One of the platforms mentioned above is Hugging Face, which hosts a huge library of different models and datasets. Some of the models that I think might be worth checking out are: Mistral, Vicuna, WizardLM. HuggingFace also has a model leaderboard, so you can compare different open-source LLMs and pick something out by yourself: https://huggingface.co/spaces/HuggingFaceH4/open_llm_leaderboard

Besides fine-tuning the model and feeding it a good prompt, there there are still some parameters that you can change when you run the model. Check out this article for an idea: https://rentry.org/llm-settings

When you do finally run the model, really the most important thing to make good use of it is feeding it effective prompts. The model will respond better or worse depending on the way you express yourself.
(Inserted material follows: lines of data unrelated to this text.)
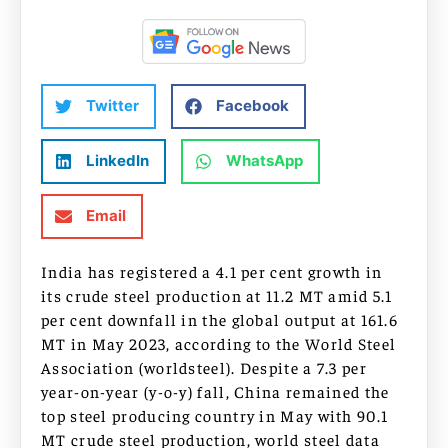
Twitter
Facebook
LinkedIn
WhatsApp
Email
India has registered a 4.1 per cent growth in
its crude steel production at 11.2 MT amid 5.1
per cent downfall in the global output at 161.6
MT in May 2023, according to the World Steel
Association (worldsteel). Despite a 7.3 per
year-on-year (y-o-y) fall, China remained the
top steel producing country in May with 90.1
MT crude steel production, world steel data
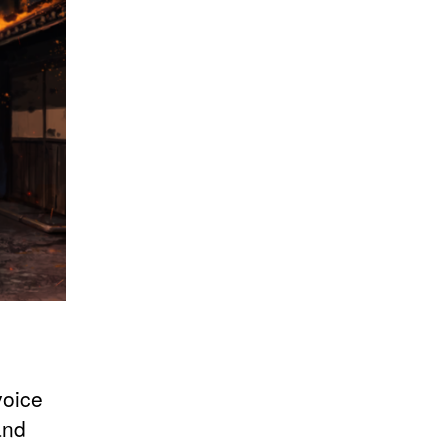
voice
and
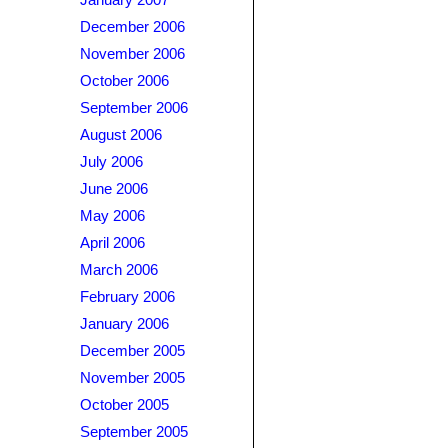
January 2007
December 2006
November 2006
October 2006
September 2006
August 2006
July 2006
June 2006
May 2006
April 2006
March 2006
February 2006
January 2006
December 2005
November 2005
October 2005
September 2005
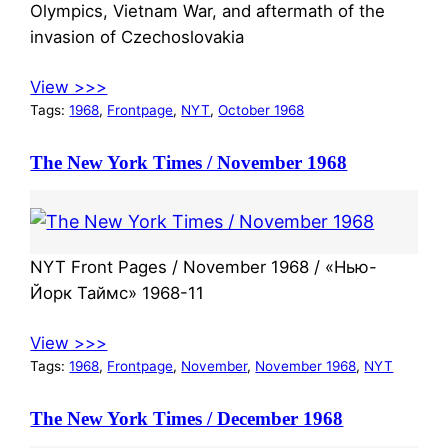
Olympics, Vietnam War, and aftermath of the
invasion of Czechoslovakia
View >>>
Tags:
1968
, 
Frontpage
, 
NYT
, 
October 1968
The New York Times / November 1968
NYT Front Pages / November 1968 / «Нью-
Йорк Таймс» 1968-11
View >>>
Tags:
1968
, 
Frontpage
, 
November
, 
November 1968
, 
NYT
The New York Times / December 1968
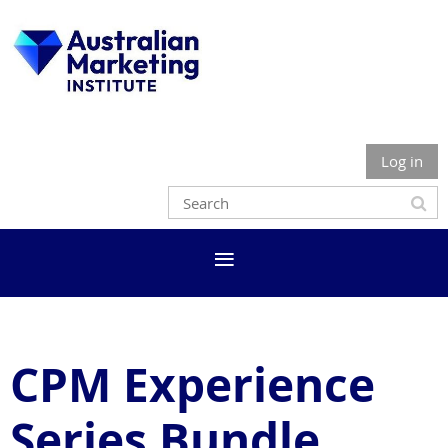
Log in
CPM Experience
Series Bundle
This sparked interest in "prompt engineering" - figuring out how to communicate with ready-made models effectively to make them do the right job and achieve desired outcomes. This could be very useful to you as an operator.
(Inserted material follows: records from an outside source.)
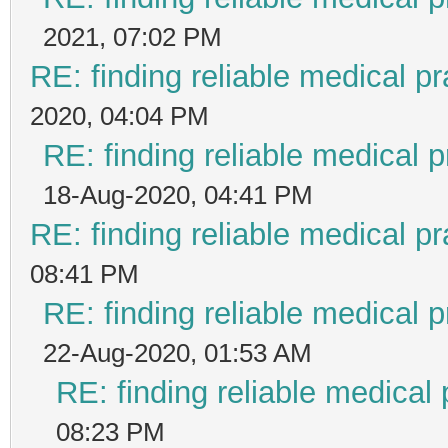
2021, 07:02 PM
RE: finding reliable medical pr
2020, 04:04 PM
RE: finding reliable medical p
18-Aug-2020, 04:41 PM
RE: finding reliable medical pr
08:41 PM
RE: finding reliable medical p
22-Aug-2020, 01:53 AM
RE: finding reliable medical 
08:23 PM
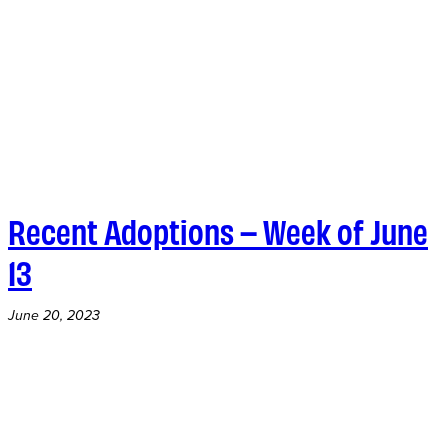
Recent Adoptions – Week of June
13
June 20, 2023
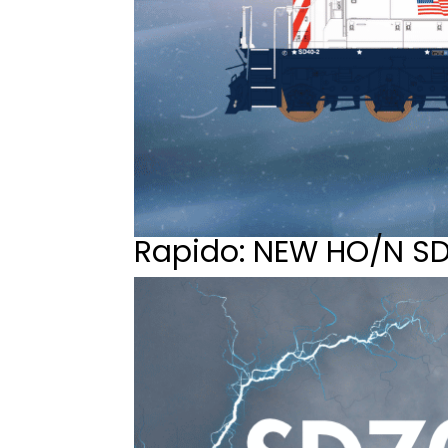
Rapido: NEW HO/N S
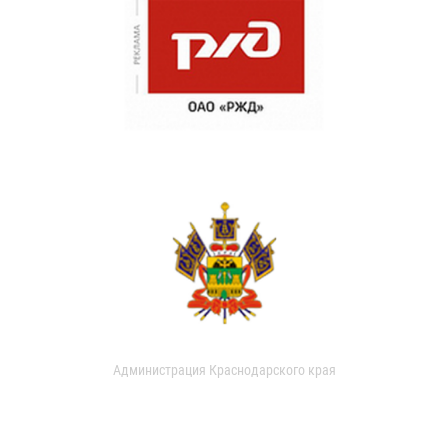
Администрация Краснодарского края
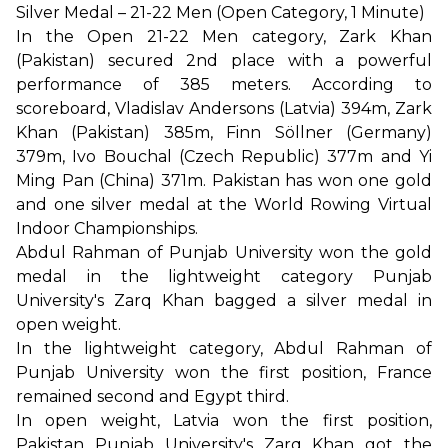
Silver Medal – 21-22 Men (Open Category, 1 Minute)
In the Open 21-22 Men category, Zark Khan
(Pakistan) secured 2nd place with a powerful
performance of 385 meters. According to
scoreboard, Vladislav Andersons (Latvia) 394m, Zark
Khan (Pakistan) 385m, Finn Söllner (Germany)
379m, Ivo Bouchal (Czech Republic) 377m and Yi
Ming Pan (China) 371m. Pakistan has won one gold
and one silver medal at the World Rowing Virtual
Indoor Championships.
Abdul Rahman of Punjab University won the gold
medal in the lightweight category Punjab
University's Zarq Khan bagged a silver medal in
open weight.
In the lightweight category, Abdul Rahman of
Punjab University won the first position, France
remained second and Egypt third.
In open weight, Latvia won the first position,
Pakistan Punjab University's Zarq Khan got the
https://platform.openai.com/docs/guides/prompt-engineering/
https://lilianweng.github.io/posts/2023-03-15-prompt-engineering/
https://www.promptingguide.ai/
https://learnprompting.org/docs/intro

So, finally, how do you actually run this stuff?
With something like ollama (https://ollama.ai/) or LocalAI (https://localai.io/), it's pretty simple and painless. You can easily interact with the LLM from your terminal or the HTTP API that is usually similar to the one from OpenAI (so maybe check out their docs too?). Both of these open-source projects have decent documentation.

From the website of LocalAI:
> LocalAI acts as a drop-in replacement REST API that’s compatible with OpenAI API specifications for local inferencing. It allows you to run LLMs, generate images, audio (and not only) locally or on-prem with consumer grade hardware, supporting multiple model families that are compatible with the ggml format. Does not require GPU.

An example of installing and running `ollama` with 'mistral' model:
```
# pacman -S ollama
$ ollama serve &
$ ollama pull mistral
$ ollama run mistral
```

You can also install a local WebUI and plug into your locally deployed API. There are plenty open-source options to choose from, for example big-AGI (https://big-agi.com/) or Cheshire Cat (https://cheshirecat.ai/).

Where to go next? Here are two deligthful pieces with a ton of links to other sources:
https://www.borealisai.com/research-blogs/a-high-level-overview-of-large-language-models/
https://flyte.org/blog/getting-started-with-large-language-models-key-things-to-know

No AI was harmed in the making of this blog post.